Over the last few decades, there has been controversy questioning the reality of climate change. Much of the doubt in the climate change debate has been generated by the mass media, but no peer reviewed scientific publication suggests that anthropogenic (originating in human activity) climate change is a myth. The human population is exponentially growing, resulting in excess stress being placed on both terrestrial and aquatic ecosystems. Anthropogenic factors like pollution, overfishing and now climate change are threatening many socioeconomic resources we currently take for granted such as our fisheries and freshwater reserves. This blog post will help answer some of the frequently asked questions about climate change.

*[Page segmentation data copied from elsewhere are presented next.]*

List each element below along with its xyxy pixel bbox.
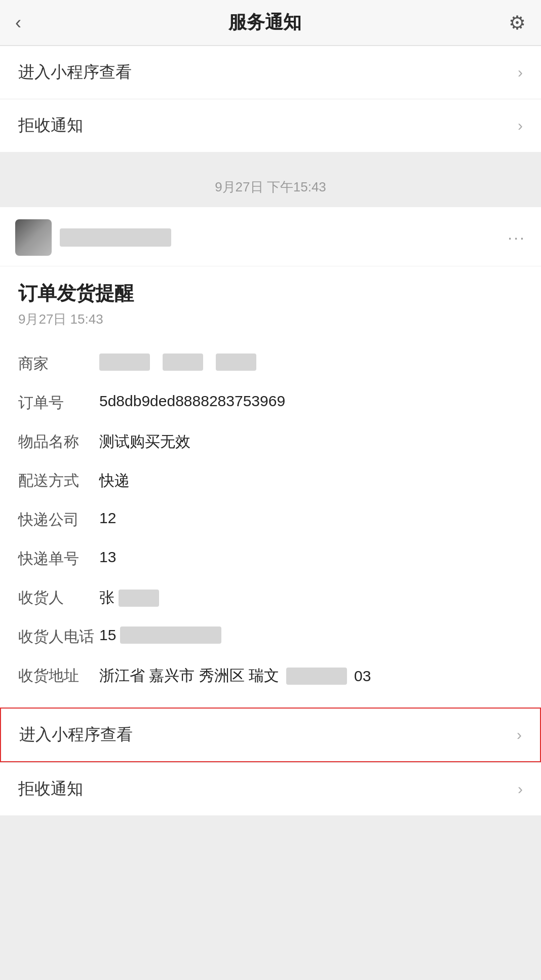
address-suffix: 03 [354,668,371,685]
label-tracking-no: 快递单号 [18,548,99,569]
recipient-blur [119,590,159,607]
value-recipient: 张 [99,587,523,608]
phone-text: 15 [99,626,116,644]
field-recipient: 收货人 张 [18,578,523,617]
label-courier-company: 快递公司 [18,509,99,530]
chevron-right-reject: › [518,780,523,798]
field-merchant: 商家 [18,344,523,383]
value-item-name: 测试购买无效 [99,432,523,452]
previous-message-card: 进入小程序查看 › 拒收通知 › [0,46,541,152]
reject-label-main: 拒收通知 [18,778,83,800]
field-delivery-method: 配送方式 快递 [18,461,523,500]
label-delivery-method: 配送方式 [18,471,99,491]
sender-avatar [15,219,52,256]
value-delivery-method: 快递 [99,471,523,491]
app-header: ‹ 服务通知 ⚙ [0,0,541,46]
timestamp-text: 9月27日 下午15:43 [215,179,326,194]
field-item-name: 物品名称 测试购买无效 [18,422,523,461]
value-address: 浙江省 嘉兴市 秀洲区 瑞文 03 [99,665,523,686]
label-order-no: 订单号 [18,393,99,413]
value-tracking-no: 13 [99,548,523,566]
page-title: 服务通知 [228,10,301,35]
reject-label-top: 拒收通知 [18,114,83,137]
label-address: 收货地址 [18,665,99,686]
field-recipient-phone: 收货人电话 15 [18,617,523,656]
address-blur [286,668,347,685]
address-text: 浙江省 嘉兴市 秀洲区 瑞文 [99,665,279,686]
chevron-right-icon-top: › [518,64,523,81]
timestamp-divider: 9月27日 下午15:43 [0,164,541,207]
label-merchant: 商家 [18,354,99,374]
message-card: ··· 订单发货提醒 9月27日 15:43 商家 订单号 5d8db9ded8… [0,207,541,815]
label-recipient: 收货人 [18,587,99,608]
enter-mini-label-main: 进入小程序查看 [19,724,133,746]
merchant-blur-2 [163,354,203,371]
enter-mini-row-main[interactable]: 进入小程序查看 › [0,708,541,762]
message-header: ··· [0,207,541,266]
message-title: 订单发货提醒 [18,281,523,306]
value-merchant [99,354,523,374]
reject-row-main[interactable]: 拒收通知 › [0,762,541,815]
chevron-right-enter-mini: › [517,726,522,743]
sender-name-blurred [60,228,171,247]
value-recipient-phone: 15 [99,626,523,644]
merchant-blur-3 [216,354,256,371]
label-recipient-phone: 收货人电话 [18,626,99,647]
enter-mini-row-top[interactable]: 进入小程序查看 › [0,46,541,99]
back-icon[interactable]: ‹ [15,12,21,33]
field-courier-company: 快递公司 12 [18,500,523,539]
field-address: 收货地址 浙江省 嘉兴市 秀洲区 瑞文 03 [18,656,523,695]
merchant-blur-1 [99,354,150,371]
value-courier-company: 12 [99,509,523,527]
section-gap-1 [0,152,541,164]
more-options-icon[interactable]: ··· [508,228,526,247]
recipient-text: 张 [99,587,114,608]
message-date: 9月27日 15:43 [18,310,523,328]
chevron-right-icon-reject-top: › [518,117,523,134]
message-actions: 进入小程序查看 › 拒收通知 › [0,708,541,815]
label-item-name: 物品名称 [18,432,99,452]
field-order-no: 订单号 5d8db9ded8888283753969 [18,383,523,422]
message-content: 订单发货提醒 9月27日 15:43 商家 订单号 5d8db9ded88882… [0,266,541,695]
value-order-no: 5d8db9ded8888283753969 [99,393,523,410]
phone-blur [120,626,221,644]
gear-icon[interactable]: ⚙ [509,12,526,34]
enter-mini-label-top: 进入小程序查看 [18,61,132,84]
reject-row-top[interactable]: 拒收通知 › [0,99,541,152]
avatar-area [15,219,171,256]
field-tracking-no: 快递单号 13 [18,539,523,578]
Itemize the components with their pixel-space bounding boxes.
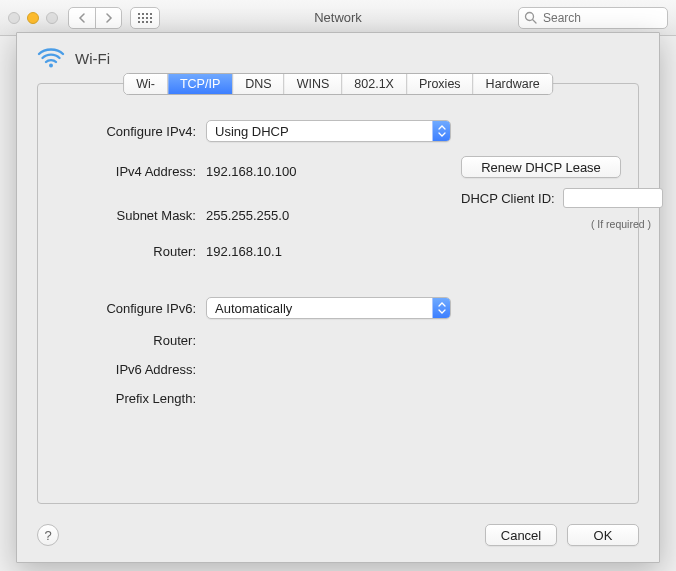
sheet-header: Wi-Fi	[17, 33, 659, 77]
label-configure-ipv4: Configure IPv4:	[66, 124, 196, 139]
renew-dhcp-button[interactable]: Renew DHCP Lease	[461, 156, 621, 178]
label-configure-ipv6: Configure IPv6:	[66, 301, 196, 316]
label-dhcp-client-id: DHCP Client ID:	[461, 191, 555, 206]
router-value: 192.168.10.1	[206, 244, 451, 259]
dhcp-client-id-hint: ( If required )	[571, 218, 671, 230]
label-subnet-mask: Subnet Mask:	[66, 208, 196, 223]
configure-ipv4-select[interactable]: Using DHCP	[206, 120, 451, 142]
configure-ipv6-select[interactable]: Automatically	[206, 297, 451, 319]
svg-point-2	[49, 64, 53, 68]
configure-ipv6-value: Automatically	[215, 301, 292, 316]
zoom-window-icon[interactable]	[46, 12, 58, 24]
label-ipv4-address: IPv4 Address:	[66, 164, 196, 179]
tab-dns[interactable]: DNS	[232, 74, 283, 94]
sheet-title: Wi-Fi	[75, 50, 110, 67]
minimize-window-icon[interactable]	[27, 12, 39, 24]
subnet-mask-value: 255.255.255.0	[206, 208, 451, 223]
tab-proxies[interactable]: Proxies	[406, 74, 473, 94]
nav-button-group	[68, 7, 122, 29]
back-button[interactable]	[69, 8, 95, 28]
tab-wins[interactable]: WINS	[284, 74, 342, 94]
grid-icon	[138, 13, 152, 23]
help-button[interactable]: ?	[37, 524, 59, 546]
traffic-lights	[8, 12, 58, 24]
form-grid: Configure IPv4: Using DHCP IPv4 Address:…	[66, 120, 610, 406]
ok-button[interactable]: OK	[567, 524, 639, 546]
footer-actions: Cancel OK	[485, 524, 639, 546]
window-title: Network	[314, 10, 362, 25]
tab-wifi[interactable]: Wi-Fi	[124, 74, 167, 94]
show-all-button[interactable]	[130, 7, 160, 29]
label-router-ipv6: Router:	[66, 333, 196, 348]
tab-bar: Wi-Fi TCP/IP DNS WINS 802.1X Proxies Har…	[123, 73, 553, 95]
cell-configure-ipv4: Using DHCP	[206, 120, 451, 142]
settings-panel: Wi-Fi TCP/IP DNS WINS 802.1X Proxies Har…	[37, 83, 639, 504]
select-endcap-icon	[432, 298, 450, 318]
label-ipv6-address: IPv6 Address:	[66, 362, 196, 377]
search-icon	[524, 11, 537, 24]
settings-sheet: Wi-Fi Wi-Fi TCP/IP DNS WINS 802.1X Proxi…	[16, 32, 660, 563]
label-prefix-length: Prefix Length:	[66, 391, 196, 406]
cancel-button[interactable]: Cancel	[485, 524, 557, 546]
dhcp-client-id-input[interactable]	[563, 188, 663, 208]
wifi-icon	[37, 47, 65, 69]
dhcp-client-id-row: DHCP Client ID:	[461, 188, 663, 208]
configure-ipv4-value: Using DHCP	[215, 124, 289, 139]
dhcp-right-column: Renew DHCP Lease DHCP Client ID: ( If re…	[461, 156, 671, 230]
chevron-left-icon	[78, 13, 86, 23]
tab-tcpip[interactable]: TCP/IP	[167, 74, 232, 94]
tab-8021x[interactable]: 802.1X	[341, 74, 406, 94]
label-router: Router:	[66, 244, 196, 259]
close-window-icon[interactable]	[8, 12, 20, 24]
tab-hardware[interactable]: Hardware	[473, 74, 552, 94]
titlebar: Network	[0, 0, 676, 36]
cell-configure-ipv6: Automatically	[206, 297, 451, 319]
svg-line-1	[533, 19, 537, 23]
select-endcap-icon	[432, 121, 450, 141]
search-input[interactable]	[518, 7, 668, 29]
chevron-right-icon	[105, 13, 113, 23]
search-wrap	[518, 7, 668, 29]
sheet-footer: ? Cancel OK	[17, 516, 659, 562]
ipv4-address-value: 192.168.10.100	[206, 164, 451, 179]
forward-button[interactable]	[95, 8, 121, 28]
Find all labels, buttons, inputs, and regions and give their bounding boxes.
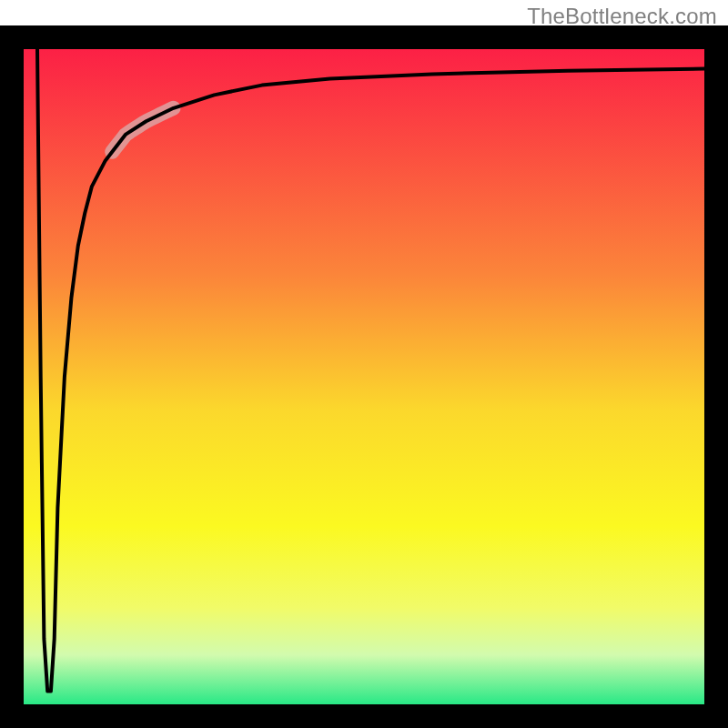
chart-container: TheBottleneck.com — [0, 0, 728, 728]
bottleneck-plot — [0, 25, 728, 728]
chart-frame — [0, 25, 728, 728]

- What is the difference between weather and climate?
Weather is what occurs from day to day at a specific location, whereas climate is an average trend over many years for a specific location.
- What evidence do we have for climate change?

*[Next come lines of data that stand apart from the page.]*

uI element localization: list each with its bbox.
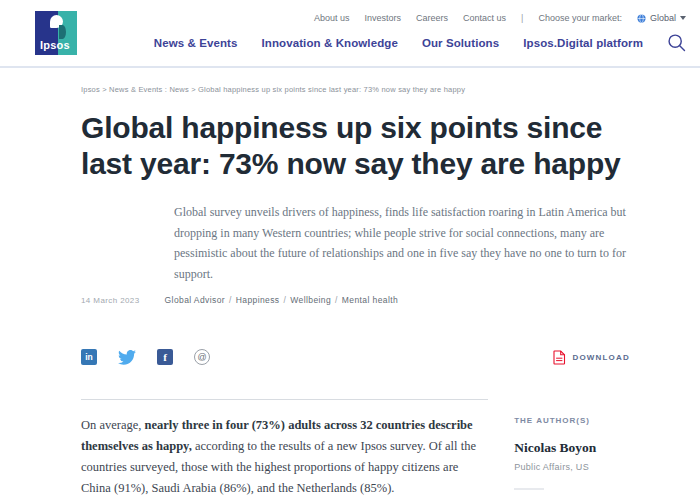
nav-our-solutions[interactable]: Our Solutions xyxy=(422,37,499,49)
article-body: On average, nearly three in four (73%) a… xyxy=(81,399,488,495)
download-label: DOWNLOAD xyxy=(572,353,630,362)
tag-list: Global Advisor/Happiness/Wellbeing/Menta… xyxy=(165,295,398,305)
tag-separator: / xyxy=(229,295,232,305)
twitter-icon[interactable] xyxy=(118,350,136,365)
header-nav-stack: About us Investors Careers Contact us | … xyxy=(154,13,686,52)
market-value: Global xyxy=(650,13,676,23)
logo-wordmark: Ipsos xyxy=(40,39,70,51)
tag-wellbeing[interactable]: Wellbeing xyxy=(290,295,331,305)
market-label: Choose your market: xyxy=(538,13,622,23)
pdf-icon xyxy=(553,350,566,365)
search-icon[interactable] xyxy=(667,33,686,52)
nav-careers[interactable]: Careers xyxy=(416,13,448,23)
author-name[interactable]: Nicolas Boyon xyxy=(514,440,630,456)
chevron-down-icon xyxy=(680,16,686,20)
article-meta: 14 March 2023 Global Advisor/Happiness/W… xyxy=(81,295,630,305)
nav-divider: | xyxy=(521,13,523,23)
logo-curl-shape xyxy=(59,25,66,39)
article-main: Ipsos > News & Events : News > Global ha… xyxy=(0,85,700,495)
authors-heading: THE AUTHOR(S) xyxy=(514,416,630,425)
tag-separator: / xyxy=(335,295,338,305)
body-text-start: On average, xyxy=(81,418,145,432)
market-selector[interactable]: Global xyxy=(637,13,686,23)
author-divider xyxy=(514,488,544,490)
download-link[interactable]: DOWNLOAD xyxy=(553,350,630,365)
tag-separator: / xyxy=(284,295,287,305)
site-header: Ipsos About us Investors Careers Contact… xyxy=(0,0,700,68)
share-row: in f @ DOWNLOAD xyxy=(81,349,630,365)
page: Ipsos About us Investors Careers Contact… xyxy=(0,0,700,495)
globe-icon xyxy=(637,14,646,23)
nav-news-events[interactable]: News & Events xyxy=(154,37,238,49)
tag-mental-health[interactable]: Mental health xyxy=(342,295,398,305)
ipsos-logo[interactable]: Ipsos xyxy=(35,11,77,55)
nav-ipsos-digital[interactable]: Ipsos.Digital platform xyxy=(523,37,643,49)
nav-contact-us[interactable]: Contact us xyxy=(463,13,506,23)
nav-about-us[interactable]: About us xyxy=(314,13,350,23)
content-row: On average, nearly three in four (73%) a… xyxy=(81,399,630,495)
tag-global-advisor[interactable]: Global Advisor xyxy=(165,295,225,305)
email-share-icon[interactable]: @ xyxy=(194,349,210,365)
utility-nav: About us Investors Careers Contact us | … xyxy=(154,13,686,23)
page-title: Global happiness up six points since las… xyxy=(81,110,630,182)
nav-investors[interactable]: Investors xyxy=(365,13,402,23)
article-standfirst: Global survey unveils drivers of happine… xyxy=(174,202,630,284)
linkedin-icon[interactable]: in xyxy=(81,349,97,365)
author-role: Public Affairs, US xyxy=(514,462,630,472)
share-icons: in f @ xyxy=(81,349,210,365)
authors-panel: THE AUTHOR(S) Nicolas Boyon Public Affai… xyxy=(514,399,630,495)
body-paragraph: On average, nearly three in four (73%) a… xyxy=(81,415,488,495)
breadcrumb[interactable]: Ipsos > News & Events : News > Global ha… xyxy=(81,85,630,94)
publish-date: 14 March 2023 xyxy=(81,296,140,305)
facebook-icon[interactable]: f xyxy=(157,349,173,365)
tag-happiness[interactable]: Happiness xyxy=(236,295,280,305)
nav-innovation-knowledge[interactable]: Innovation & Knowledge xyxy=(262,37,398,49)
main-nav: News & Events Innovation & Knowledge Our… xyxy=(154,33,686,52)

We have historical climate records from ice cores that indicate our global average temperature has increased by 1.4 °F in the last 100 years. The last decade (2000-2010) was the warmest on record. We have experienced changes in precipitation, storm occurrence, severe droughts, larger than normal seasonal melt of land based glaciers and increases in sea surface temperatures.
- How do we know what is part of a natural cycle and what is anthropogenic?
It is true that Earth can go through cycles that have a fluctuating climatic trend. However, since 1750 C.E., we have experienced a 30% increase in H+ ions (Orr et. al. 2005) in our oceans resulting in a decrease in ocean pH. We have also witnessed an unprecedented increase in atmospheric CO2 concentrations since the industrial revolution which is accelerating the rate of global warming. The projected warming rate of 3°C/5.4°F for the 21st century is 5x’s faster than the warming rate documented in the 20th century (Kerr 2004). Yes, there have been times when Earth’s climate was warmer and when there was more CO2 in the atmosphere. For example, during the Paleocene-Eocene 55 million years ago was characterized by a sudden increase in CO2 in both the atmosphere and oceans elevating temperatures by 5°C within 10,000 years (Zachos et al. 2001). However, those changes took place over 10,000 years. The rates of CO2 and temperature increase we are currently experiencing are occurring within 100 year time period. The figure below is from the Environmental Protection Agency. It shows a model that highlights how recent warming is a result of human activity.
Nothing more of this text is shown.